ECLI:DE:VGWIESB:2010:0120.4K1347.09.WI.0A

Tenor

Die Klage wird abgewiesen.

Die Kosten des Verfahrens hat der Kläger zu tragen.

Das Urteil ist hinsichtlich der Kosten vorläufig vollstreckbar. Der Kläger darf die Zwangsvollstreckung durch Sicherheitsleistung oder Hinterlegung in Höhe der festzusetzenden Kosten abwenden, falls nicht der Beklagte vor der Vollstreckung Sicherheit in derselben Höhe leistet.

Die Berufung wird zugelassen.

Tatbestand

1

Der Kläger, Jäger und Falkner, hat einen Fangschlag entwickelt, mittels dessen Tauben lebend gefangen werden sollen. Die gefangenen Tauben will er in regelmäßigen Abständen entnehmen und an seine Greife verfüttern. Er wirbt mit dieser Geschäftsidee, die nach seiner Auffassung Taubenprobleme durch den dauerhaften Wegfang der Tauben dort löst, wo sie vermehrt auftreten.

2

Mit seiner nach abgeschlossenem Vorverfahren (Bescheid vom16.02.2009, Widerspruchsbescheid vom 20.10.2009) rechtzeitig erhobenen Klage verfolgt der Kläger sein Begehren auf Erteilung einer Erlaubnis nach § 11 TierSchG zum Töten verwilderter Stadttauben, um sie an Greifvögel und Eulen zu verfüttern, weiter.

3

Er ist der Auffassung, dass aufgrund der Gesundheitsbeeinträchtigungen für den Menschen und durch Taubenkot verursachte Gebäudeschäden ein nachvollziehbares Bedürfnis zur Regulierung des Bestandes verwilderter Tauben bestehe. Zur Reduzierung des Bestandes sei die Tötung der gefangenen Tauben das effektivste Mittel. Die Tötung sei nicht sinnlos, da einerseits damit die von ihnen ausgehenden Gefahren reduziert werden könnten, andererseits die getöteten Tauben zu Futterzwecken für die Greifvögel verwendet werden sollten.
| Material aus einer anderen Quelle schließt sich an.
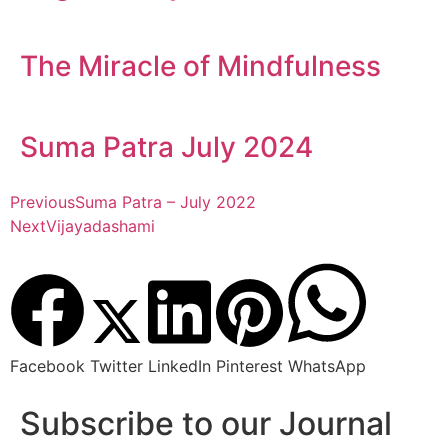
The Miracle of Mindfulness
Suma Patra July 2024
Previous
Suma Patra – July 2022
Next
Vijayadashami
Facebook
Twitter
LinkedIn
Pinterest
WhatsApp
Subscribe to our Journal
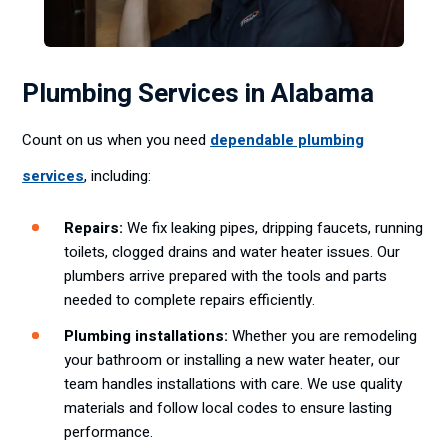
Plumbing Services in Alabama
Count on us when you need
dependable plumbing
services
, including:
Repairs:
We fix leaking pipes, dripping faucets, running
toilets, clogged drains and water heater issues. Our
plumbers arrive prepared with the tools and parts
needed to complete repairs efficiently.
Plumbing installations:
Whether you are remodeling
your bathroom or installing a new water heater, our
team handles installations with care. We use quality
materials and follow local codes to ensure lasting
performance.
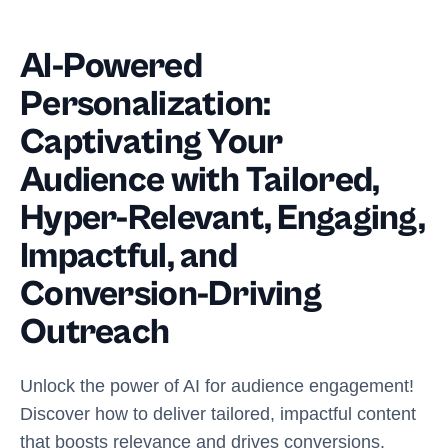
AI-Powered
Personalization:
Captivating Your
Audience with Tailored,
Hyper-Relevant, Engaging,
Impactful, and
Conversion-Driving
Outreach
Unlock the power of AI for audience engagement!
Discover how to deliver tailored, impactful content
that boosts relevance and drives conversions.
Aufgrund der abgelegten Prüfungen (der Kläger ist Inhaber eines Jagd- und Falknerjagdscheines) sei er befähigt, die Tauben tierschutzgerecht zu töten.

4

Der Kläger beantragt,

die Verfügung des Beklagten vom 16.02.2009 (Aktenzeichen 19c20) in der Gestalt des Widerspruchsbescheids vom 20.10.2009 aufzuheben und den Beklagten zu verpflichten, dem Kläger die Erlaubnis zu erteilen, verwilderte Stadttauben zu töten, um sie an Greifvögel und Eulen zu verfüttern.

5

Der Beklagte beantragt,

die Klage abzuweisen.

6

Er bezieht sich auf den Inhalt der angefochtenen Bescheide. Hier wird ausgeführt, dass Tauben per se keine Schädlinge darstellten, so dass das Töten von Stadttauben nur im Einzelfall ausnahmsweise gerechtfertigt sein könne. Das Vorliegen eines vernünftigen Grundes (§ 1 TierSchG) sei nur dann gegeben, wenn die Erforderlichkeit einer konkreten und nachgewiesenen Gefährdung von Personen und Personengruppen durch bestimmte Taubenschwärme zur Gefahrenabwehr nachgewiesen sei. Eine Berufung auf die Berufs- und Gewerbefreiheit scheide aus, da der Kläger nicht den Beruf eines selbständigen Schädlingsbekämpfers ausübe und auch das Jagdrecht nicht berührt sei. Darüber hinaus stellten Tötungsaktionen von Stadttauben zur Bestandsminderung erwiesenermaßen keine generelle Lösung zur nachhaltigen Bestandskontrolle dar, da die hohe Natalität der Tiere lediglich zur schnellen Verjüngung der Taubenschwärme führe. Fang- und Tötungsaktionen ohne weitere Konzeption zur Regulierung seien daher ungeeignet, unverhältnismäßig und zudem tierschutzwidrig. Zusammenfassend sei die Verwendung der vorgesehenen Vorrichtung „Fangschlag mit Lockvogel“ weder geeignet im Sinne der Nachhaltigkeit, noch erforderlich oder angemessen bzw. verhältnismäßig um eine tierschutzgerechte Bekämpfung von Stadttauben durchzuführen.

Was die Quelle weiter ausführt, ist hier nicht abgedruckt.